- [Problem statement] From the data below, set down exactly the lines between the one holding "Identify the click" and the one holding "电力管 (548, 478)", inclusive, and no others.

- [Data for processing]
+---+

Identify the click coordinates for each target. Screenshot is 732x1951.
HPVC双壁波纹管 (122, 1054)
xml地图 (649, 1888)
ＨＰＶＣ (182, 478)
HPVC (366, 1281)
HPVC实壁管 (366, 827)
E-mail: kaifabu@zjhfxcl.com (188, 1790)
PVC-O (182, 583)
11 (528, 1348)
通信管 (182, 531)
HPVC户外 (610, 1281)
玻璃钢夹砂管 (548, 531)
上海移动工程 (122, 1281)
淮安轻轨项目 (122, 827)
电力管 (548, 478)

+---+

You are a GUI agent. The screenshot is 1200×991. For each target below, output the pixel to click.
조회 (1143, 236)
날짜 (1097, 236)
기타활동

+---+

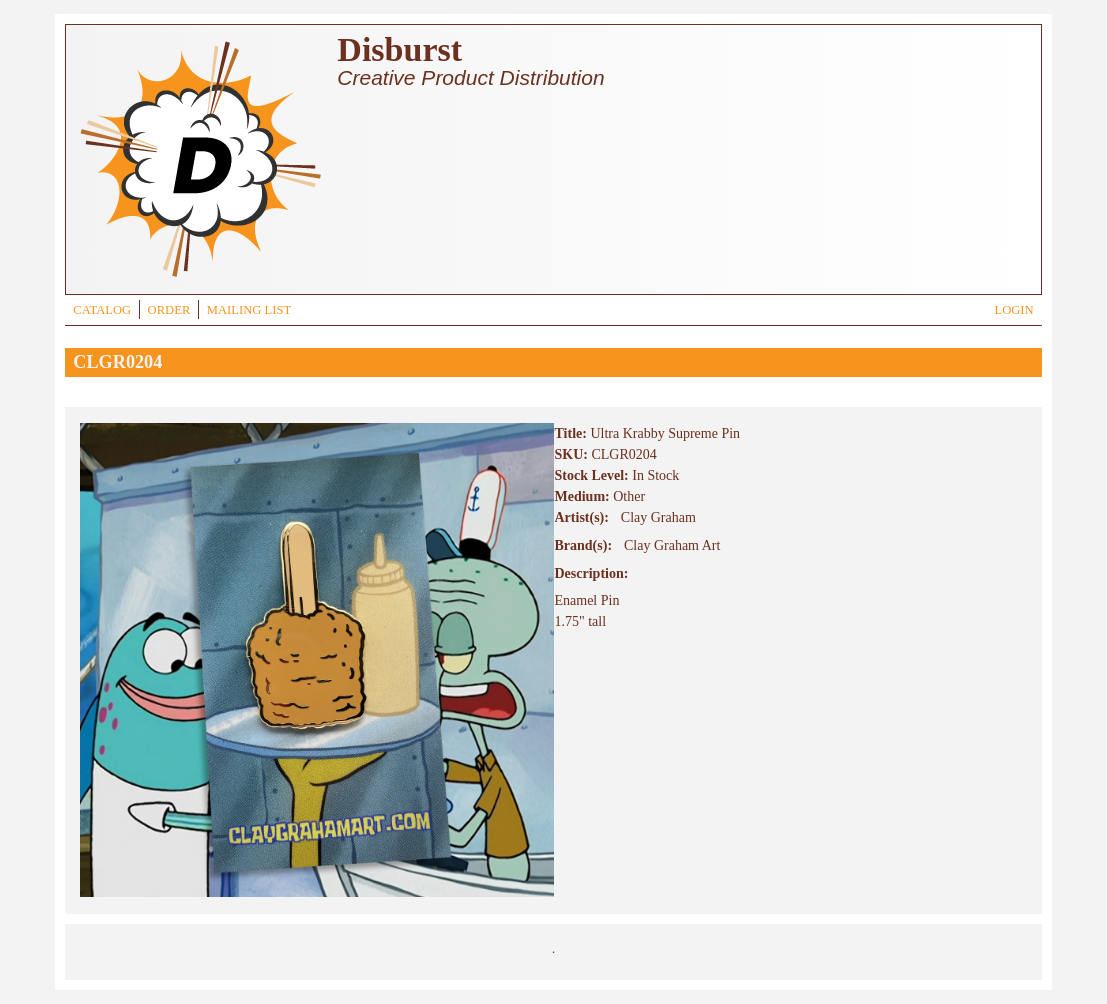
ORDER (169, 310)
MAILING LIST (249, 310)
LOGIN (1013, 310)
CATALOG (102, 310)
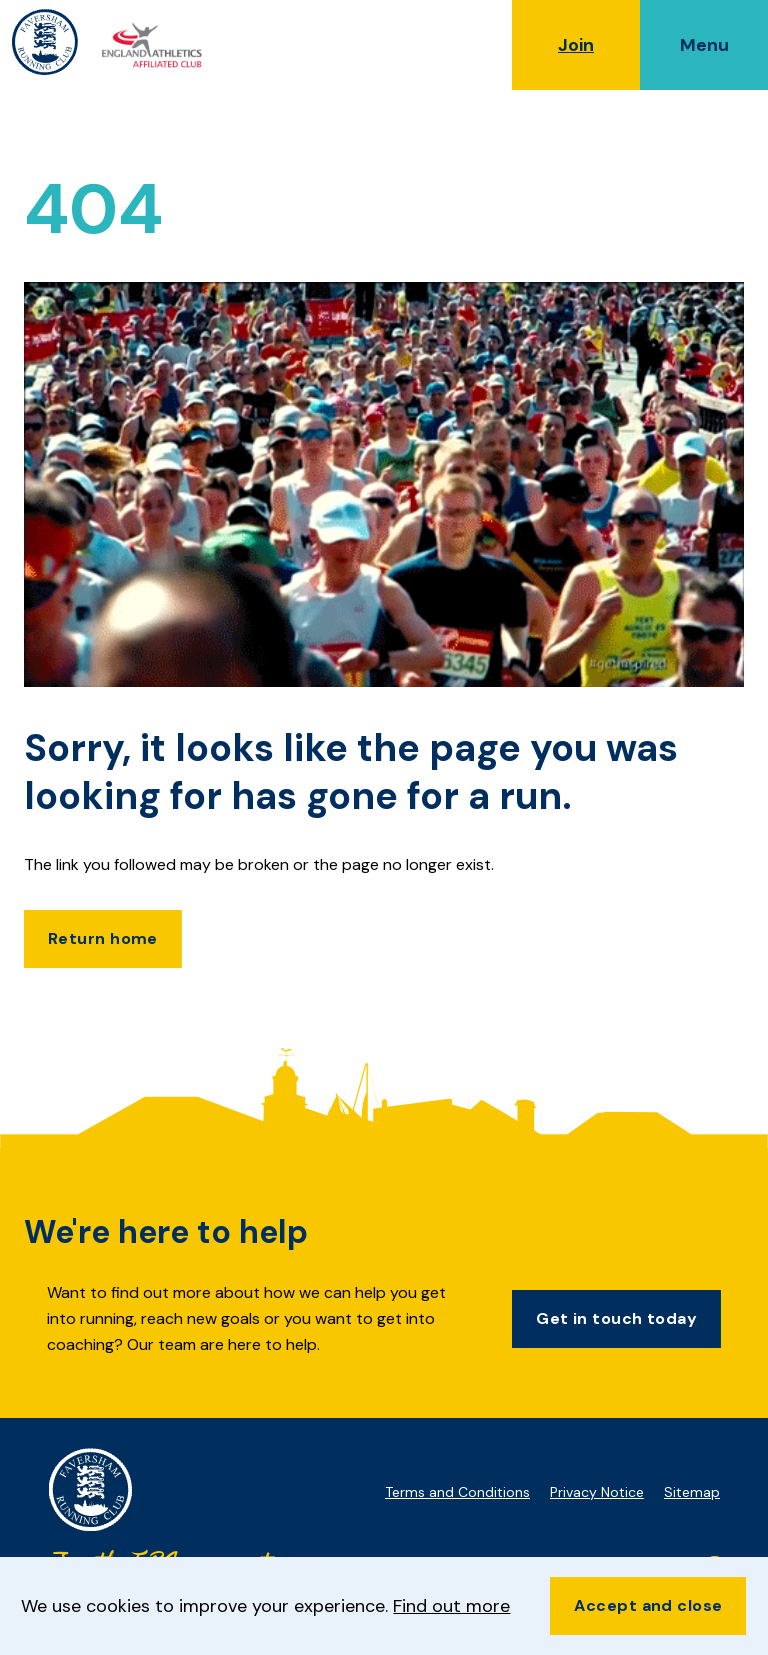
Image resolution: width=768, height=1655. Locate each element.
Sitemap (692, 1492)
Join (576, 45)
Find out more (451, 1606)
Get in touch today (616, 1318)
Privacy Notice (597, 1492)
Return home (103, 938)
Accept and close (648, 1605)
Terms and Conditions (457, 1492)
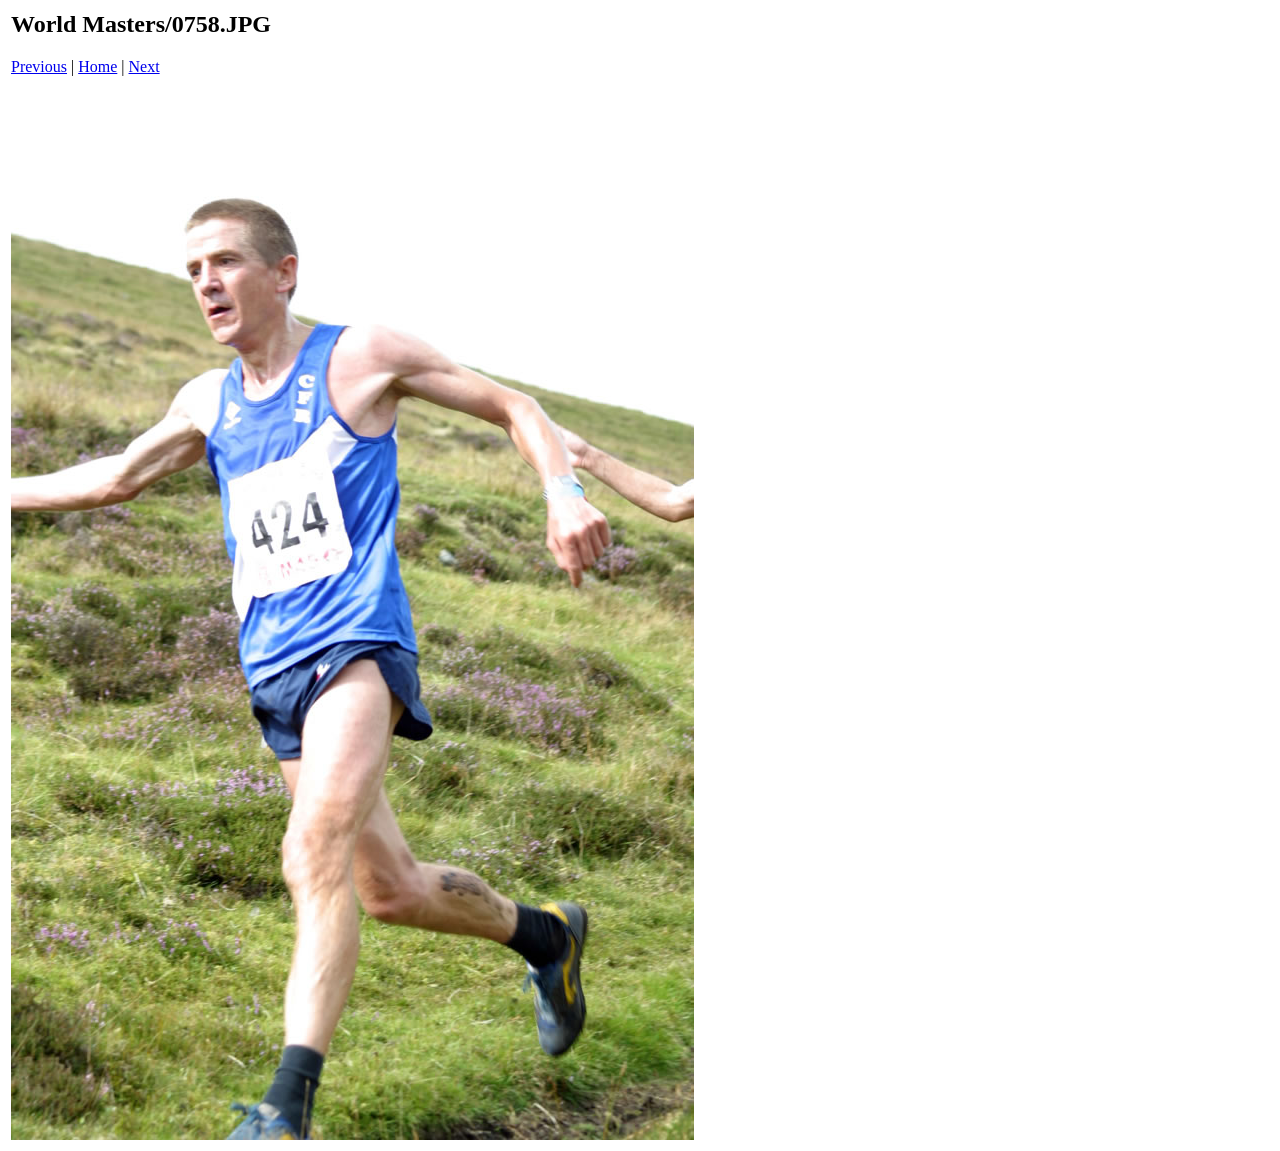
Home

+---+

- [Response for this exercise]
Identify the click coordinates for each target. Screenshot is 732x1951.
HPVC双壁波纹管 (122, 1054)
xml地图 (649, 1888)
ＨＰＶＣ (182, 478)
HPVC (366, 1281)
HPVC实壁管 (366, 827)
E-mail: kaifabu@zjhfxcl.com (188, 1790)
PVC-O (182, 583)
11 (528, 1348)
通信管 (182, 531)
HPVC户外 (610, 1281)
玻璃钢夹砂管 (548, 531)
上海移动工程 (122, 1281)
淮安轻轨项目 (122, 827)
电力管 (548, 478)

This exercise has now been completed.